**EXERCISE DESCRIPTION**
In the data below, which lines contain "İran"? List them by copying each one.

**SOURCE DATA**

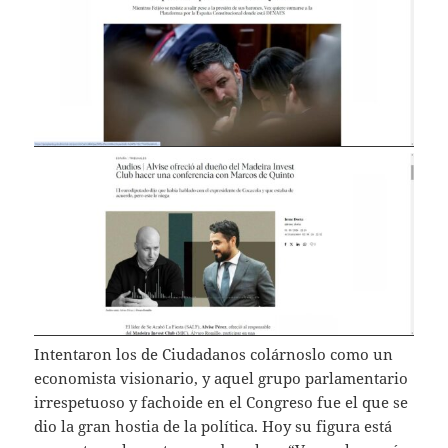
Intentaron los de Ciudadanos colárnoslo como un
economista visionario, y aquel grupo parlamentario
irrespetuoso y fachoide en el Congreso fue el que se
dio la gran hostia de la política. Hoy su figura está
==
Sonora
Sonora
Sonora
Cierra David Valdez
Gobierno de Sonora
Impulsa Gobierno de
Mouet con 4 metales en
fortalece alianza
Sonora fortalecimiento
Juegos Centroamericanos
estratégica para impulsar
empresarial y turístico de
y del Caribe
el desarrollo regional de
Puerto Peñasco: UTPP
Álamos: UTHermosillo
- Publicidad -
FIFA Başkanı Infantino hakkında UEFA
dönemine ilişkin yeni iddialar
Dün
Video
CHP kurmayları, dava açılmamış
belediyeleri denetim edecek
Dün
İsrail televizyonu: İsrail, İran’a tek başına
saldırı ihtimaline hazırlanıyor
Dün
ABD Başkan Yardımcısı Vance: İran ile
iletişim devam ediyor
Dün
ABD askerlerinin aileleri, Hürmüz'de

**TASK RESULT**
İsrail televizyonu: İsrail, İran’a tek başına
ABD Başkan Yardımcısı Vance: İran ile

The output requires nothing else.